The average value of shares traded on the Singapore bourse tumbled 40 percent to about S$1.06 billion ($836 million) in the first two months of 2014 from S$1.77 billion a year earlier, according to data compiled by Bloomberg. Transactions in Hong Kong fell 11 percent in the same period, while those on Japan’s Topix index increased 17 percent.

Shrinking Commissions
To make the profession more appealing, SGX needs to address dwindling volumes to counter the decline in brokerage commission rates, which have fallen to 0.1 percent of the value of shares traded from 1 percent 10 years ago, according to Yap.
“Brokers have nothing exciting to recommend to their clients these days,” Yap said. “Trading was buoyant before I left the industry due to the influx of Chinese listings and now investors are avoiding such companies after a number of them got embroiled in accounting or stock manipulation scandals. SGX promoted the listing of real estate investment trusts in the past decade but interest in them is starting to wane.”
At least 28 Chinese firms on the exchange have been suspended or delisted since 2008. There were 144 China-based firms listed in Singapore at the end of February, according to the exchange. The FTSE Straits Times China Index of 31 mainland stocks sank 7.3 percent in the past 12 months.

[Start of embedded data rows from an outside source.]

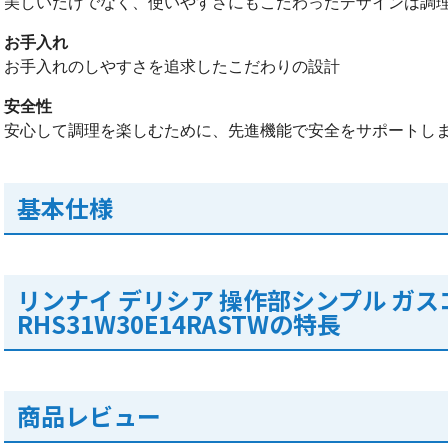
美しいだけでなく、使いやすさにもこだわったデザインは調
お手入れ
お手入れのしやすさを追求したこだわりの設計
安全性
安心して調理を楽しむために、先進機能で安全をサポートし
基本仕様
リンナイ デリシア 操作部シンプル ガス
RHS31W30E14RASTWの特長
商品レビュー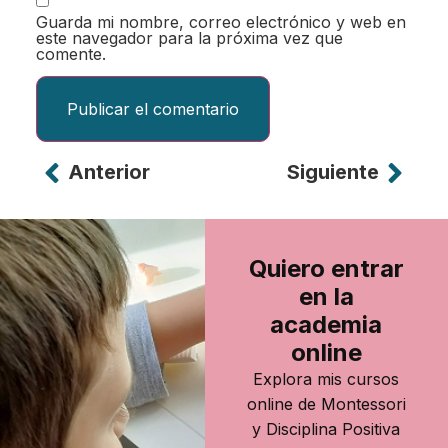
Guarda mi nombre, correo electrónico y web en
este navegador para la próxima vez que
comente.
Anterior
Siguiente
Alternative:
Quiero entrar
en la
academia
online
Explora mis cursos
online de Montessori
y Disciplina Positiva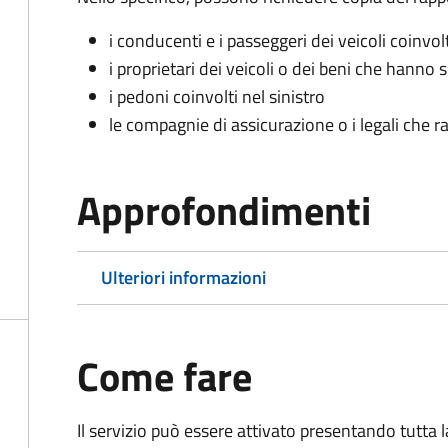
i conducenti e i passeggeri dei veicoli coinvolt
i proprietari dei veicoli o dei beni che hanno 
i pedoni coinvolti nel sinistro
le compagnie di assicurazione o i legali che r
Approfondimenti
Ulteriori informazioni
Come fare
Il servizio può essere attivato presentando tutta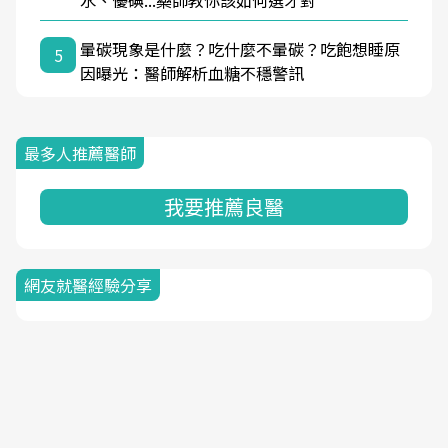
水、優碘...藥師教你該如何選才對
暈碳現象是什麼？吃什麼不暈碳？吃飽想睡原
5
因曝光：醫師解析血糖不穩警訊
最多人推薦醫師
我要推薦良醫
網友就醫經驗分享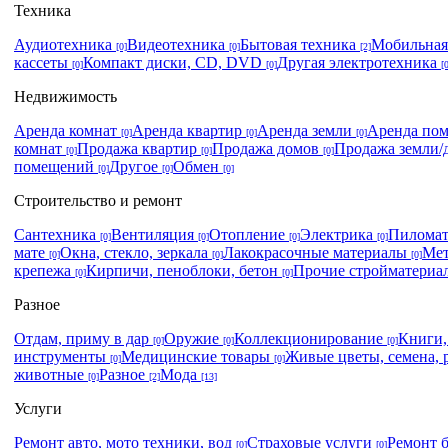
Техника
Аудиотехника
Видеотехника
Бытовая техника
Мобильная
[0]
[0]
[2]
кассеты
Компакт диски, CD, DVD
Другая электротехника
[0]
[0]
[
Недвижимость
Аренда комнат
Аренда квартир
Аренда земли
Аренда по
[0]
[0]
[0]
комнат
Продажа квартир
Продажа домов
Продажа земли/
[0]
[0]
[0]
помещений
Другое
Обмен
[0]
[0]
[0]
Строительство и ремонт
Сантехника
Вентиляция
Отопление
Электрика
Пилома
[0]
[0]
[0]
[0]
мате
Окна, стекло, зеркала
Лакокрасочные материалы
Мет
[0]
[0]
[0]
крепежа
Кирпичи, пеноблоки, бетон
Прочие стройматери
[0]
[0]
Разное
Отдам, приму в дар
Оружие
Коллекционирование
Книги
[0]
[0]
[0]
инструменты
Медицинские товары
Живые цветы, семена, 
[0]
[0]
животные
Разное
Мода
[0]
[2]
[13]
Услуги
Ремонт авто, мото техники, вод
Страховые услуги
Ремонт 
[0]
[0]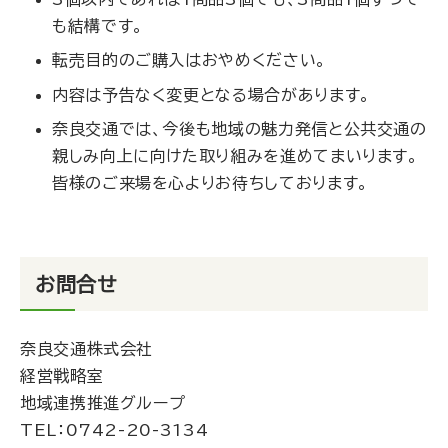
も結構です。
転売目的のご購入はおやめください。
内容は予告なく変更となる場合があります。
奈良交通では、今後も地域の魅力発信と公共交通の
親しみ向上に向けた取り組みを進めてまいります。
皆様のご来場を心よりお待ちしております。
お問合せ
奈良交通株式会社
経営戦略室
地域連携推進グループ
TEL：
0742-20-3134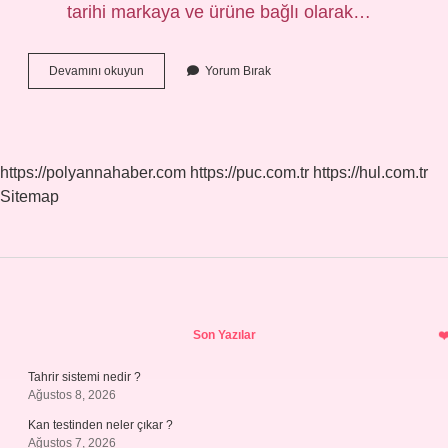
tarihi markaya ve ürüne bağlı olarak…
Baret
Devamını okuyun
Yorum Bırak
Son
Kullanma
Tarihi
Nasıl
Anlaşılır
https://polyannahaber.com
https://puc.com.tr
https://hul.com.tr
Sitemap
Sidebar
Son Yazılar
Tahrir sistemi nedir ?
Ağustos 8, 2026
Kan testinden neler çıkar ?
Ağustos 7, 2026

Comment: Lack of cowboy-ness in SGX. When you sanitise the markets too much, it becomes boring. Every exchange needs a certain element of cowboy-ness (including markets like S&P500 and Nasdaq) to maintain relevance and interest. They way SGX is headed, you might as well list all boring ETFs and kill off the broking industry. When you shrivel the market into mainly blue chips that move, you institutionalise the entire industry. When the speculative counters do not present trading opportunities, investors and punters will just ignore and shy away. Casinos are there on the pretext that you can make supernormal gains, if that is not present, even casinos will close shop. What SGX has been doing for the past 7 years is like a casino which limits your gains, e.g. if you make S$10,000 then your bets are halved, etc... In protecting the investors, you can somehow err on the side of caution. There is little to justify the big salaries at SGX and the trading fees collected by SGX. They way they clamped down on "cowboy-ness" and the proliferation of REITs are just examples of going the "wrong way" unless what they want is to shrink the industry.